Nel 1910, Hugo Max, insegnante alla “Fachschule” per il design e la lavorazione del vetro di Steinschönau, mette a punto l’elaborata tecnica del “bronzit” che consente alle forme decorative di emergere, brillanti e nere su fondo opaco. Hoffman fa ampio uso di questa tecnica per meravigliosi oggetti caratterizzati da motivi geometrici realizzati per la vetreria J&L Lobmeyr di Vienna. Il vetro viennese che può essere spesso e opaco, o anche leggerissimo e trasparente, a volte assume la compattezza brillante di una ceramica a lustro, grazie a un procedimento messo a punto da Carl Goldberg a Haida. Otto Prutscher realizza per Lobmeyr la serie Lapislazuli utilizzando la cosiddetta riduzione dell’argento per produrre un vetro scuro e opaco con sfumature irregolari; Oscar Strnad e Oswald Haerdtl, sempre per la Lobmeyr, disegnano una serie di leggerissimi, sottili, trasparenti e incorporei vasi incolori creati con la tecnica del vetro “mussolina”.
Nel 1914, alla mostra del Werkbund, a Colonia, nel padiglione austriaco progettato da Josef Hoffmann, sono presentate tutte le novità avveniristiche nel campo vetrario della decorazione. Nel 1915 il Ministero dei Lavori pubblici commissiona all’imperiale-regio Österreichisches Museum für Kunst und Industrie di Vienna una mostra sull’arte austriaca e sul vetro da esportazione per sostenere l’industria del vetro fortemente sotto pressione a causa della prima guerra mondiale. Alla fine del conflitto le vetrerie sono sempre in Boemia, che però nel frattempo è diventata parte della Cecoslovacchia. L’Esposizione universale di Parigi del 1925 premia cinquant’anni di sforzi per aggiornare e migliorare le stile del vetro viennese.

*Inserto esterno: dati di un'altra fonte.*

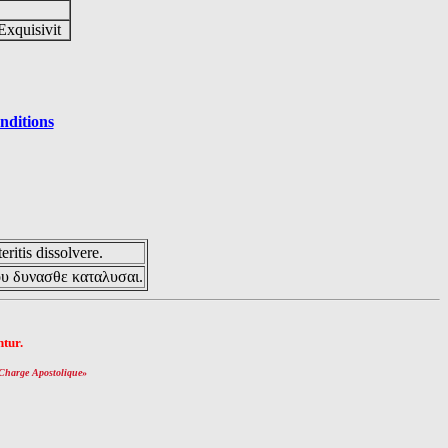
Exquisivit
nditions
eritis dissolvere.
ου δυνασθε καταλυσαι.
tur.
Charge Apostolique
»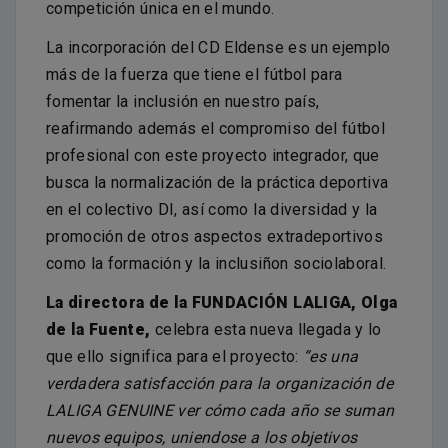
competición única en el mundo.
La incorporación del CD Eldense es un ejemplo
más de la fuerza que tiene el fútbol para
fomentar la inclusión en nuestro país,
reafirmando además el compromiso del fútbol
profesional con este proyecto integrador, que
busca la normalización de la práctica deportiva
en el colectivo DI, así como la diversidad y la
promoción de otros aspectos extradeportivos
como la formación y la inclusiñon sociolaboral.
La directora de la FUNDACIÓN LALIGA, Olga
de la Fuente,
celebra esta nueva llegada y lo
que ello significa para el proyecto:
“es una
verdadera satisfacción para la organización de
LALIGA GENUINE ver cómo cada año se suman
nuevos equipos, uniendose a los objetivos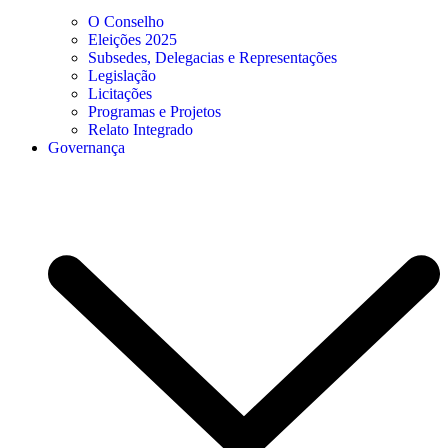
O Conselho
Eleições 2025
Subsedes, Delegacias e Representações
Legislação
Licitações
Programas e Projetos
Relato Integrado
Governança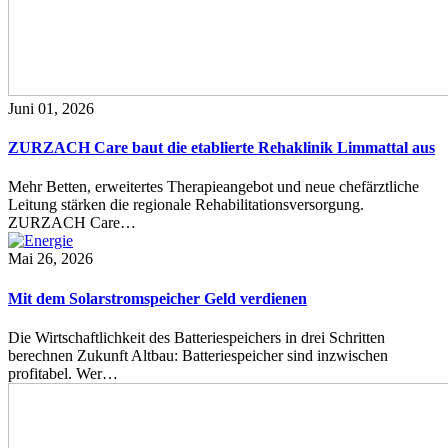
Juni 01, 2026
ZURZACH Care baut die etablierte Rehaklinik Limmattal aus
Mehr Betten, erweitertes Therapieangebot und neue chefärztliche
Leitung stärken die regionale Rehabilitationsversorgung.
ZURZACH Care…
Mai 26, 2026
Mit dem Solarstromspeicher Geld verdienen
Die Wirtschaftlichkeit des Batteriespeichers in drei Schritten
berechnen Zukunft Altbau: Batteriespeicher sind inzwischen
profitabel. Wer…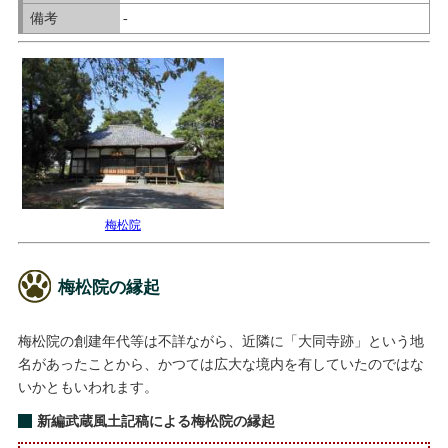
備考
-
梅松院
梅松院の縁起
梅松院の創建年代等は不詳ながら、近隣に「大同寺跡」という地
名があったことから、かつては広大な境内を有していたのではな
いかともいわれます。
新編武蔵風土記稿による梅松院の縁起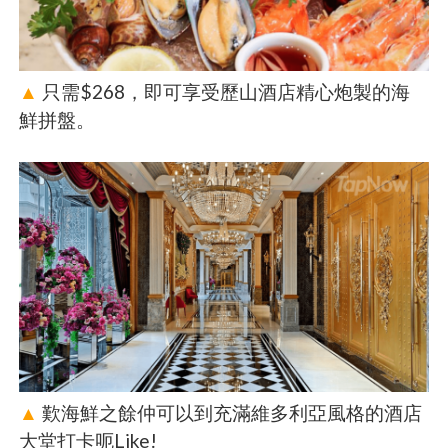
▲
只需$268，即可享受歷山酒店精心炮製的海
鮮拼盤。
▲
歎海鮮之餘仲可以到充滿維多利亞風格的酒店
大堂打卡呃Like!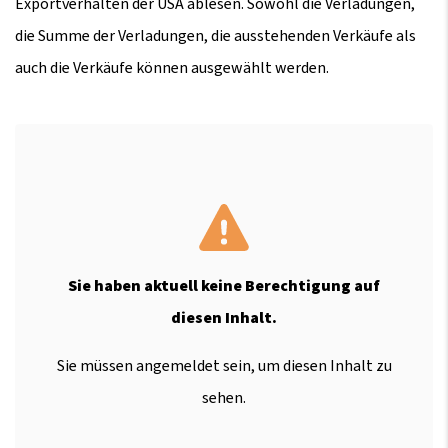
Exportverhalten der USA ablesen. Sowohl die Verladungen,
die Summe der Verladungen, die ausstehenden Verkäufe als
auch die Verkäufe können ausgewählt werden.
Sie haben aktuell keine Berechtigung auf
diesen Inhalt.
Sie müssen angemeldet sein, um diesen Inhalt zu
sehen.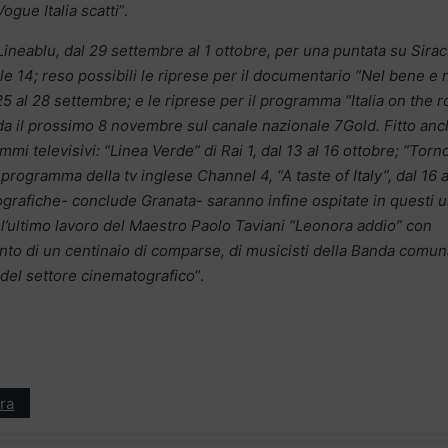
ogue Italia scatti
”.
Lineablu, dal 29 settembre al 1 ottobre, per una puntata su Sira
e 14; reso possibili le riprese per il documentario “Nel bene e 
5 al 28 settembre; e le riprese per il programma “Italia on the r
da il prossimo 8 novembre sul canale nazionale 7Gold. Fitto anch
mi televisivi: “Linea Verde” di Rai 1, dal 13 al 16 ottobre; “Torn
il programma della tv inglese Channel 4, “A taste of Italy”, dal 16 a
grafiche- conclude Granata- saranno infine ospitate in questi u
l’ultimo lavoro del Maestro Paolo Taviani “Leonora addio” con
ento di un centinaio di comparse, di musicisti della Banda comun
i del settore cinematografico
”.
ra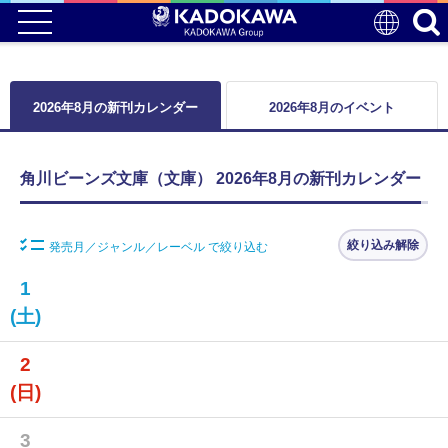
2026年8月の新刊カレンダー
2026年8月のイベント
角川ビーンズ文庫（文庫） 2026年8月の新刊カレンダー
絞り込み解除
発売月／ジャンル／レーベル で絞り込む
1
(土)
2
(日)
3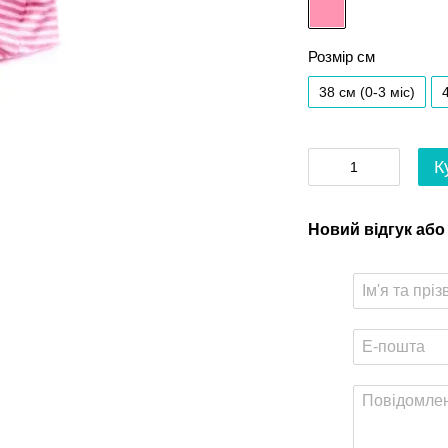
Розмір см
38 см (0-3 міс)
К
Новий відгук або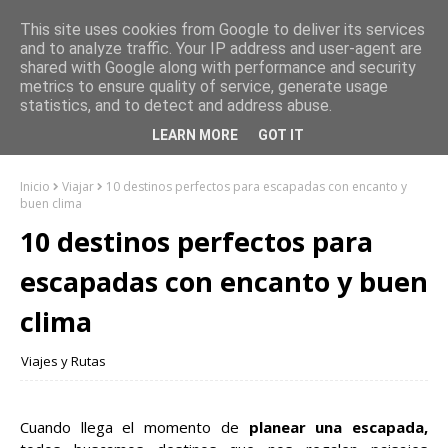
This site uses cookies from Google to deliver its services
and to analyze traffic. Your IP address and user-agent are
shared with Google along with performance and security
metrics to ensure quality of service, generate usage
statistics, and to detect and address abuse.
LEARN MORE
GOT IT
Inicio
Viajar
10 destinos perfectos para escapadas con encanto y
buen clima
10 destinos perfectos para
escapadas con encanto y buen
clima
Viajes y Rutas
Cuando llega el momento de
planear una escapada,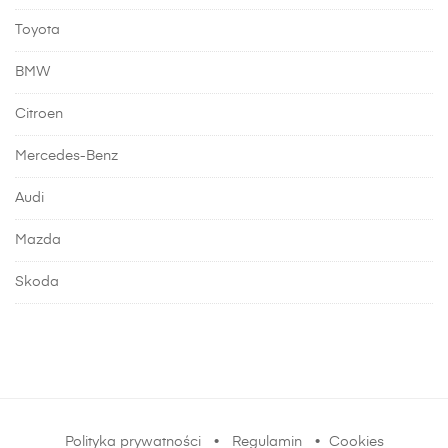
Toyota
BMW
Citroen
Mercedes-Benz
Audi
Mazda
Skoda
Polityka prywatności
•
Regulamin
•
Cookies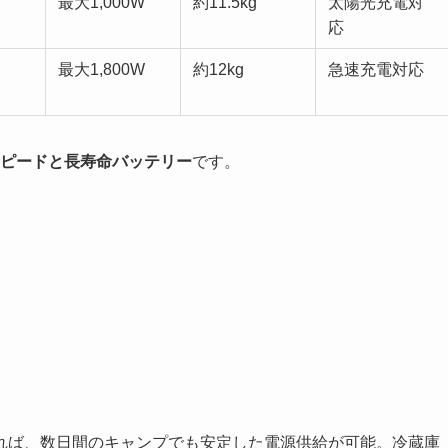
最大1,000W
約11.5kg
太陽光充電対
応
最大1,800W
約12kg
急速充電対応
ピードと長寿命バッテリー
です。
れば、数日間のキャンプでも安定した電源供給が可能。冷蔵庫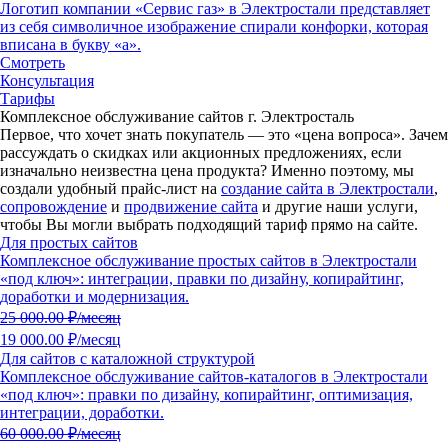
Логотип компании «Сервис газ» в Электростали представляет
из себя символичное изображение спирали конфорки, которая
вписана в букву «а».
Смотреть
Консультация
Тарифы
Комплексное обслуживание сайтов г. Электросталь
Первое, что хочет знать покупатель — это «цена вопроса».
Зачем
рассуждать о скидках или акционных предложениях, если
изначально неизвестна цена продукта?
Именно поэтому, мы
создали удобный прайс-лист на
создание сайта в Электростали
,
сопровождение
и
продвижение сайта
и другие наши услуги,
чтобы Вы могли выбрать подходящий тариф прямо на сайте.
Для простых сайтов
Комплексное обслуживание простых сайтов в Электростали
«под ключ»: интеграции, правки по дизайну, копирайтинг,
доработки и модернизация.
25 000.00
₽/месяц
19 000.00 ₽/месяц
Для сайтов с каталожной структурой
Комплексное обслуживание сайтов-каталогов в Электростали
«под ключ»: правки по дизайну, копирайтинг, оптимизация,
интеграции, доработки.
60 000.00
₽/месяц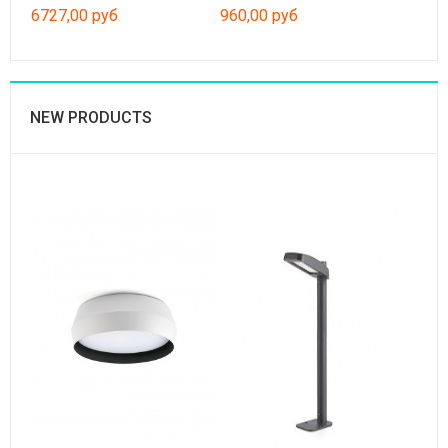
6727,00 руб
960,00 руб
NEW PRODUCTS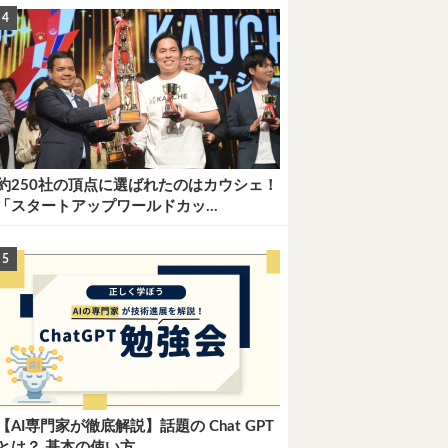
約250社の頂点に選ばれたのはカウシェ！
「スタートアップワールドカッ...
【AI専門家が徹底解説】話題の Chat GPT
とは？ 基本の使い方...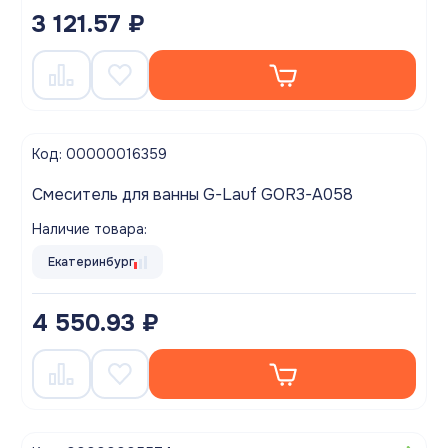
3 121.57 ₽
Код: 00000016359
Смеситель для ванны G-Lauf GOR3-A058
Наличие товара:
Екатеринбург
4 550.93 ₽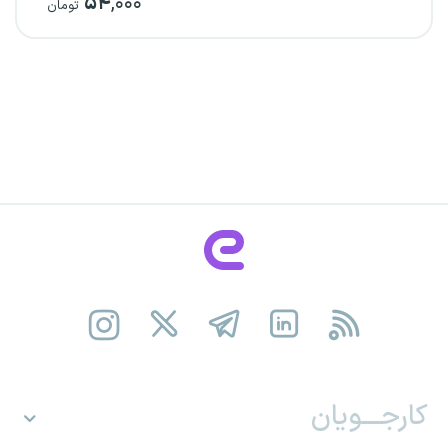
۵۴
,۰۰۰
تومان
کارجـــویان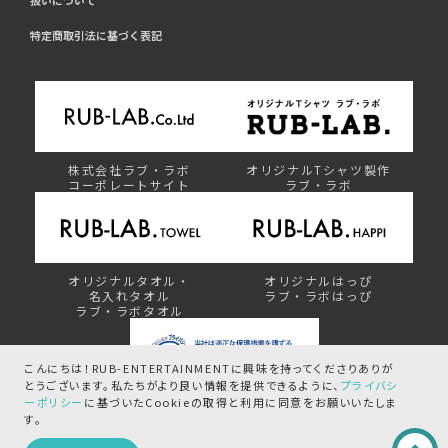
特定商取引法に基づく表記
株式会社ラブ・ラボ
オリジナルTシャツ製作
コーポレートサイト
ラブ・ラボ
オリジナルタオル・
オリジナルはっぴ
名入れタオル
ラブ・ラボはっぴ
ラブ・ラボタオル
こんにちは！RUB-ENTERTAINMENTに興味を持ってくださりありが
とうございます。
私たちがより良い情報を提供できるように、
プライバシ
ーポリシー
に基づいたCookieの取得と
利用に同意をお願いいたしま
プライバシーマーク制度
す。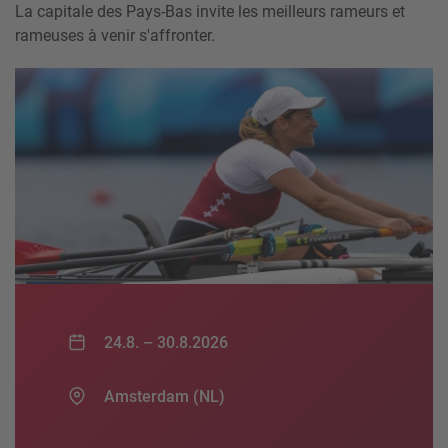
La capitale des Pays-Bas invite les meilleurs rameurs et
rameuses à venir s'affronter.
24.8. –
30.8.2026
Amsterdam (NL)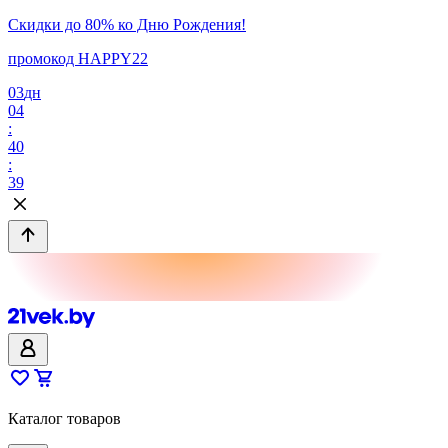
Скидки до 80% ко Дню Рождения!
промокод HAPPY22
03
дн
04
:
40
:
39
Каталог товаров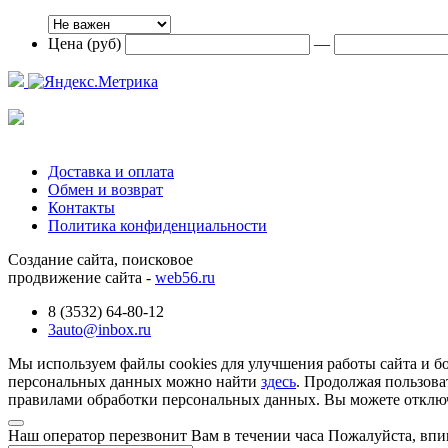
Цена (руб)
—
Доставка и оплата
Обмен и возврат
Контакты
Политика конфиденциальности
Создание сайта, поисковое
продвижение сайта -
web56.ru
8 (3532) 64-80-12
3auto@inbox.ru
Мы используем файлы cookies для улучшения работы сайта и б
персональных данных можно найти
здесь
. Продолжая пользова
правилами обработки персональных данных. Вы можете отключи
Наш оператор перезвонит Вам в течении часа Пожалуйста, впи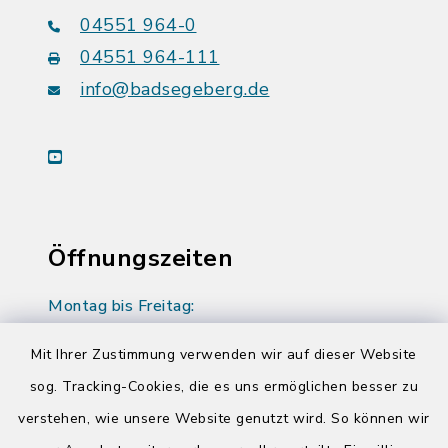
04551 964-0
04551 964-111
info@badsegeberg.de
youtube
Öffnungszeiten
Montag bis Freitag:
08:00-12:00 Uhr
Mit Ihrer Zustimmung verwenden wir auf dieser Website
Donnerstag zusätzlich:
sog. Tracking-Cookies, die es uns ermöglichen besser zu
14:00-17:00 Uhr
verstehen, wie unsere Website genutzt wird. So können wir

La ditta J&L Lobmeyr e i suoi architetti progettisti ottengono il Grand Prix della mostra confermando che i loro prodotti non soltanto sono passati dal classicismo all’Art Nouveau, ma sono già pronti per l’Art Déco che l’esposizione di Parigi ha avviato.
La distanza fra Vienna e le vetrerie boeme è la stessa che intercorre fra Milano e Murano, circa 270 chilometri. Un viaggio, quest’ultimo, diventato mitico da quando fu intrapreso, negli anni Venti, dall’avvocato Paolo Venini che divenne, grazie alle sue capacità artistiche e imprenditoriali, il nuovo “doge” di Venezia.
Il matrimonio fra le idee nuove e le antiche tecniche di vetreria da lui celebrato in Laguna, è in perfetta sintonia con l’evoluzione del vetro viennese.
Scrive Adolf Loos: «È ora che il nostro artigianato si affidi alle proprie forze e si scrolli di dosso qualsiasi guida non richiesta. Chi intende collaborare sia il benvenuto. Chi di fronte al tornio ronzante con indosso il grembiule di lavoro, chi davanti alla fornace rovente, a torso nudo, voglia collaborare, abbia lode. Quei dilettanti, però, che stanno nel loro comodo atelier d’artisti, pretendendo di prescrivere e preordinare, per chi crea, ciò che egli deve creare, costoro sono pregati di mantenersi nel limite del loro campo, che è l’arte grafica»(4).